Tim Bell, the founder and managing director of DPR Group, which provides EU representative services, explains why UK companies may need to appoint an EU Representative post-Brexit to remain GDPR complaint
This article is the view of the author and not necessarily of Ready for Brexit
Brexit brings up many issues for many companies, both inside and outside the UK, and GDPR is one of these issues – UK companies may now need an EU Representative (and EU companies may need a UK Representative) to be compliant. GDPR has been a fact of life in business for over a year now – and GDPR’s extra-territorial effect means that it isn’t just businesses in the EU that need to comply.
The UK has taken an incongruously pro-EU approach to GDPR, having already incorporated it in its entirety into UK law (the Data Protection Act 2018). The effect is that, even in the event of a sudden, no-deal Brexit, companies in the UK will continue to be required to meet GDPR-level standards in their personal data processing.
However, the issue for a UK business which trades with the EU will be that, where they have done so previously as equals under the EU GDPR, the UK would now be operating as a ‘third country’ for the purposes of GDPR, which changes a couple of aspects of this international trade. The two prime areas that will be affected are cross-border transfers of data (which is a complicated subject on its own) and the need to appoint an EU Representative as a result of Article 27 of GDPR, which only affects companies outside the EU. If a withdrawal deal is agreed this will still be the case, but it’s likely to push back the need to appoint a Representative until the end of the proposed transition period (end of 2020).
The role of the EU Representative under Article 27 of GDPR
Essentially, the EU Representative is required by any company that sells to, or monitors, individuals in the EU, but has no establishment (office, factory, etc.) in the Union. The company appointed to this role acts as the point of establishment in the EU and their main operational role is to act as an EU-based point of contact, to allow EU-based data subjects and Data Protection Authorities to contact the data controller or processor, based outside the Union.
Thought you knew about GDPR, but you’ve never heard of this obligation? Don’t worry, you’re not alone; even those who currently need an EU Representative are often unaware of this fact! Because this is only a requirement for non-EU companies, it isn’t typically discussed within the EU; I nicknamed it ‘the hidden obligation’ in 2017, and that remains accurate today.

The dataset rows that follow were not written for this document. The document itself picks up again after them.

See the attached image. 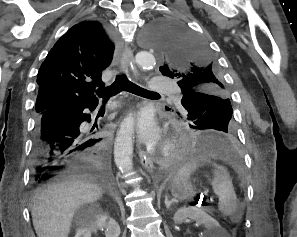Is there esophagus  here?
Listing matches in <instances>:
<instances>
[{"instance_id": "34e87169", "label": "esophagus", "mask_w": 297, "mask_h": 237, "mask_svg": "<svg viewBox=\"0 0 297 237\" xmlns=\"http://www.w3.org/2000/svg\"><path fill=\"white\" fill-rule=\"evenodd\" d=\"M133 64V52L129 47H126L121 57V70L128 71L133 67ZM139 155L144 168L148 171H151L154 167L152 158L148 154H146L142 149H139Z\"/></svg>"}]
</instances>
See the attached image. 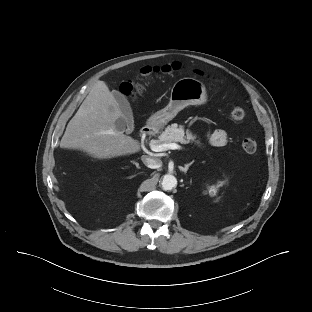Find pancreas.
Instances as JSON below:
<instances>
[{"label":"pancreas","mask_w":312,"mask_h":312,"mask_svg":"<svg viewBox=\"0 0 312 312\" xmlns=\"http://www.w3.org/2000/svg\"><path fill=\"white\" fill-rule=\"evenodd\" d=\"M156 144H169L172 142H180L183 144L195 141L197 144L200 142L196 141V135H193L190 130H184L183 125H177L176 123L167 126L165 131L161 133L158 140H154Z\"/></svg>","instance_id":"obj_1"}]
</instances>
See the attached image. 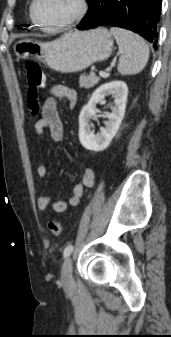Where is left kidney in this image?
<instances>
[{"instance_id": "obj_1", "label": "left kidney", "mask_w": 171, "mask_h": 337, "mask_svg": "<svg viewBox=\"0 0 171 337\" xmlns=\"http://www.w3.org/2000/svg\"><path fill=\"white\" fill-rule=\"evenodd\" d=\"M128 87L123 81H112L101 85L92 94L89 102L79 115V140L81 145L87 150L103 151L116 135L121 121L125 114ZM106 96L114 98V106L111 113H106L104 117L108 119L105 128L101 127L100 132L94 134L90 119L96 118V104L103 101Z\"/></svg>"}]
</instances>
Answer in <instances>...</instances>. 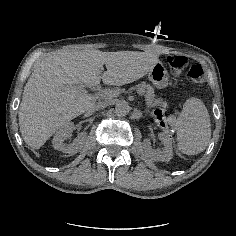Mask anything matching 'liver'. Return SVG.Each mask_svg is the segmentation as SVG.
<instances>
[{
	"mask_svg": "<svg viewBox=\"0 0 236 236\" xmlns=\"http://www.w3.org/2000/svg\"><path fill=\"white\" fill-rule=\"evenodd\" d=\"M144 57L146 52L88 48L40 57L24 86L18 112L26 145L40 149L55 132L92 109L97 97L81 90L79 84L98 85L101 79L114 86L132 83L148 72L143 67Z\"/></svg>",
	"mask_w": 236,
	"mask_h": 236,
	"instance_id": "liver-1",
	"label": "liver"
}]
</instances>
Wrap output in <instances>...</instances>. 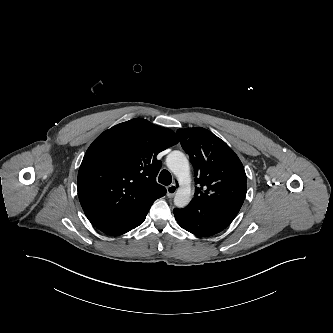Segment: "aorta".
I'll return each instance as SVG.
<instances>
[{"label": "aorta", "mask_w": 333, "mask_h": 333, "mask_svg": "<svg viewBox=\"0 0 333 333\" xmlns=\"http://www.w3.org/2000/svg\"><path fill=\"white\" fill-rule=\"evenodd\" d=\"M166 164L170 171L177 177L182 184L178 188L174 197V204L177 208H184L191 199L190 167L189 162L184 153L181 151H172L166 159Z\"/></svg>", "instance_id": "obj_1"}]
</instances>
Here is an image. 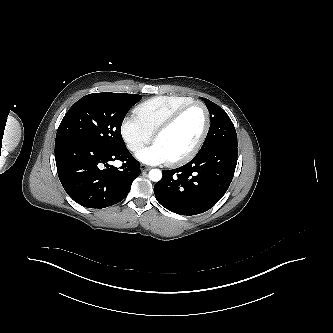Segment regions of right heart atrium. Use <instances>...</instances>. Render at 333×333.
Listing matches in <instances>:
<instances>
[{"label": "right heart atrium", "mask_w": 333, "mask_h": 333, "mask_svg": "<svg viewBox=\"0 0 333 333\" xmlns=\"http://www.w3.org/2000/svg\"><path fill=\"white\" fill-rule=\"evenodd\" d=\"M121 136L131 152H137L152 139L150 132L135 116H126L120 126Z\"/></svg>", "instance_id": "right-heart-atrium-1"}]
</instances>
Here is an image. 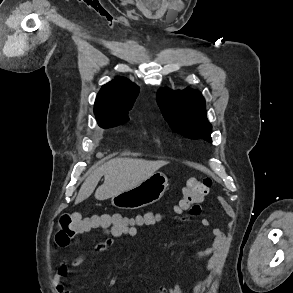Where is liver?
<instances>
[{"instance_id":"obj_1","label":"liver","mask_w":293,"mask_h":293,"mask_svg":"<svg viewBox=\"0 0 293 293\" xmlns=\"http://www.w3.org/2000/svg\"><path fill=\"white\" fill-rule=\"evenodd\" d=\"M165 161L115 158L92 170L76 197L75 204L87 199L104 176V183L95 192L97 200H106L129 190L152 176Z\"/></svg>"}]
</instances>
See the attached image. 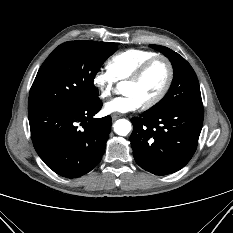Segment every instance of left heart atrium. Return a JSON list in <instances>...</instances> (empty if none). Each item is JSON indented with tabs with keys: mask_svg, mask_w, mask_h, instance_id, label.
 <instances>
[{
	"mask_svg": "<svg viewBox=\"0 0 233 233\" xmlns=\"http://www.w3.org/2000/svg\"><path fill=\"white\" fill-rule=\"evenodd\" d=\"M142 104L136 95L127 93L111 99L104 108L107 113H127L139 109Z\"/></svg>",
	"mask_w": 233,
	"mask_h": 233,
	"instance_id": "left-heart-atrium-1",
	"label": "left heart atrium"
}]
</instances>
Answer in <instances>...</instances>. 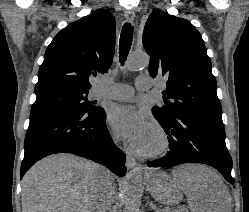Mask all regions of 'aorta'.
<instances>
[{
  "instance_id": "762f6f07",
  "label": "aorta",
  "mask_w": 249,
  "mask_h": 212,
  "mask_svg": "<svg viewBox=\"0 0 249 212\" xmlns=\"http://www.w3.org/2000/svg\"><path fill=\"white\" fill-rule=\"evenodd\" d=\"M149 64V56L146 53H133L127 60V69L136 71ZM142 196V169L134 168L127 180L125 192L124 212H139Z\"/></svg>"
}]
</instances>
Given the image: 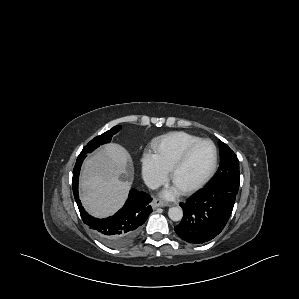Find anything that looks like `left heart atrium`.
Instances as JSON below:
<instances>
[{"label": "left heart atrium", "instance_id": "left-heart-atrium-1", "mask_svg": "<svg viewBox=\"0 0 299 299\" xmlns=\"http://www.w3.org/2000/svg\"><path fill=\"white\" fill-rule=\"evenodd\" d=\"M180 191H181V190H180L178 187L174 186V187H172L171 189L165 191V192H164V196H165L166 198H173V197H175L176 195H178Z\"/></svg>", "mask_w": 299, "mask_h": 299}]
</instances>
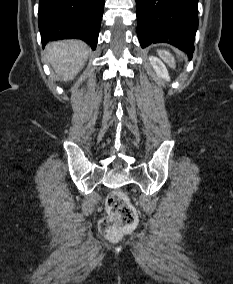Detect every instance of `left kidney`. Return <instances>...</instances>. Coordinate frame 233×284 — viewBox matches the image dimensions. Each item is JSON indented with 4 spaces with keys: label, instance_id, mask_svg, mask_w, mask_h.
Listing matches in <instances>:
<instances>
[{
    "label": "left kidney",
    "instance_id": "5707ae66",
    "mask_svg": "<svg viewBox=\"0 0 233 284\" xmlns=\"http://www.w3.org/2000/svg\"><path fill=\"white\" fill-rule=\"evenodd\" d=\"M150 64L152 65L153 69L155 70L156 74L165 79L166 81L170 80L168 71L164 65V63L157 57L150 56L149 57Z\"/></svg>",
    "mask_w": 233,
    "mask_h": 284
}]
</instances>
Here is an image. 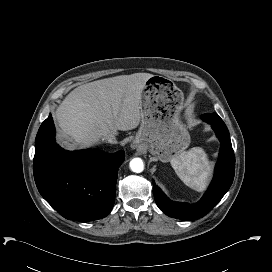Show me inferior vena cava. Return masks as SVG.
I'll return each instance as SVG.
<instances>
[{
	"label": "inferior vena cava",
	"mask_w": 272,
	"mask_h": 272,
	"mask_svg": "<svg viewBox=\"0 0 272 272\" xmlns=\"http://www.w3.org/2000/svg\"><path fill=\"white\" fill-rule=\"evenodd\" d=\"M106 142L110 143V144H116L117 140L114 134H109L105 137L104 139Z\"/></svg>",
	"instance_id": "obj_1"
}]
</instances>
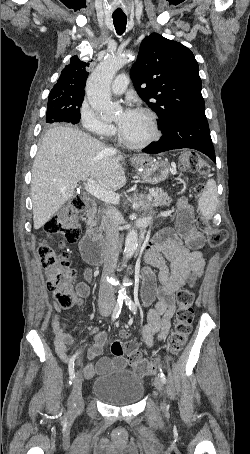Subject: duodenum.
Returning a JSON list of instances; mask_svg holds the SVG:
<instances>
[{"label":"duodenum","mask_w":250,"mask_h":454,"mask_svg":"<svg viewBox=\"0 0 250 454\" xmlns=\"http://www.w3.org/2000/svg\"><path fill=\"white\" fill-rule=\"evenodd\" d=\"M87 201H84L86 204ZM86 216L89 220L85 234L81 240V255L84 261L91 265H101L103 263V245L100 238L95 234L91 225V219L95 215L94 205L89 202L86 209Z\"/></svg>","instance_id":"duodenum-1"}]
</instances>
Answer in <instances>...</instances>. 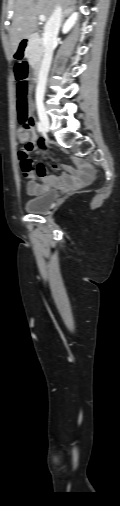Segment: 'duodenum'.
<instances>
[{
	"label": "duodenum",
	"mask_w": 120,
	"mask_h": 506,
	"mask_svg": "<svg viewBox=\"0 0 120 506\" xmlns=\"http://www.w3.org/2000/svg\"><path fill=\"white\" fill-rule=\"evenodd\" d=\"M34 38V35H31V36H26L24 37L21 42H20V45L17 46V51H16V56L18 58H25L27 56V49L26 47L28 46V44L30 43V41ZM41 62L40 61H37L33 64V68H34V73H35V79L37 80L39 77H40V74H41Z\"/></svg>",
	"instance_id": "410a0bca"
}]
</instances>
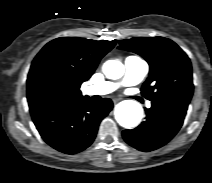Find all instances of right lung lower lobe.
I'll list each match as a JSON object with an SVG mask.
<instances>
[{"label":"right lung lower lobe","instance_id":"98d812e1","mask_svg":"<svg viewBox=\"0 0 212 183\" xmlns=\"http://www.w3.org/2000/svg\"><path fill=\"white\" fill-rule=\"evenodd\" d=\"M112 108L108 98L98 103L57 100L31 111V116L47 144L60 152L75 154L91 145L101 120Z\"/></svg>","mask_w":212,"mask_h":183}]
</instances>
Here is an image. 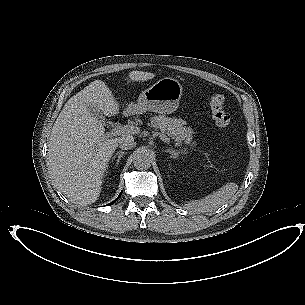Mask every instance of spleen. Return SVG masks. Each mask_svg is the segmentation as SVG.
Segmentation results:
<instances>
[{
	"label": "spleen",
	"mask_w": 305,
	"mask_h": 305,
	"mask_svg": "<svg viewBox=\"0 0 305 305\" xmlns=\"http://www.w3.org/2000/svg\"><path fill=\"white\" fill-rule=\"evenodd\" d=\"M233 185L234 183H227L200 200L190 201L185 208L197 214L212 212L230 198Z\"/></svg>",
	"instance_id": "1"
}]
</instances>
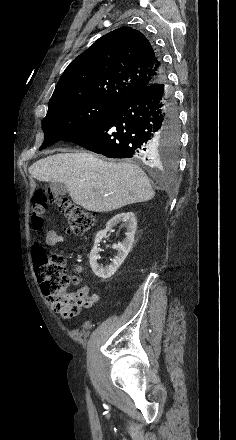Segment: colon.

Now, this lack of awareness threatens many companies, who simply won’t be aware that they will be failing to meet this requirement after Brexit.
There are some exclusions, for public sector and companies which only undertake ‘occasional’ EU personal data processing (details of what is considered ‘occasional’ haven’t yet been provided), but it’s best to assume that, if you process the personal data of EU-based individuals and have no EU office, you will need an EU Representative.
Where should the Representative be established? Guidance from the European Data Protection Board (Guidance 03/2018) has confirmed the Representative should be based in the EU country where the most data subjects are – and that data subjects in other EU member states should find the Representative ‘easily accessible’ – so make sure you’re looking for a Representative with locations in relevant countries.
The Representative for companies outside the UK
What about companies in the EU, and elsewhere? This is where it gets really interesting – the UK has passed a law (The Data Protection, Privacy and Electronic Communications (Amendments, etc.) (EU Exit) Regulations 2019) which would alter the UK’s implementation of GDPR to make it ‘UK GDPR.’ In doing so, they have created the additional new role of the UK Representative, required by companies outside the UK which are selling into the UK or monitoring people there. The effect of this? Companies in the EU which sell to the UK and have no UK office will need to appoint a UK Representative… and companies outside both the EU and UK, selling into both, will need to appoint an EU and a UK Representative (or a Representative which has establishments in both).
The full effects of this are summarised in the table below:
Brexit and the EU Representative
The effect of Brexit will be that companies in either the UK or the EU – which have never needed to be concerned about the Article 27 obligation – may suddenly need to add this appointment to their data protection checklist. In fact, many companies around the world will have gone from needing one Representative they didn’t know about, to needing two!
In conclusion, the ‘hidden obligation’ to appoint a Representative under Article 27 of GDPR is coming – be prepared!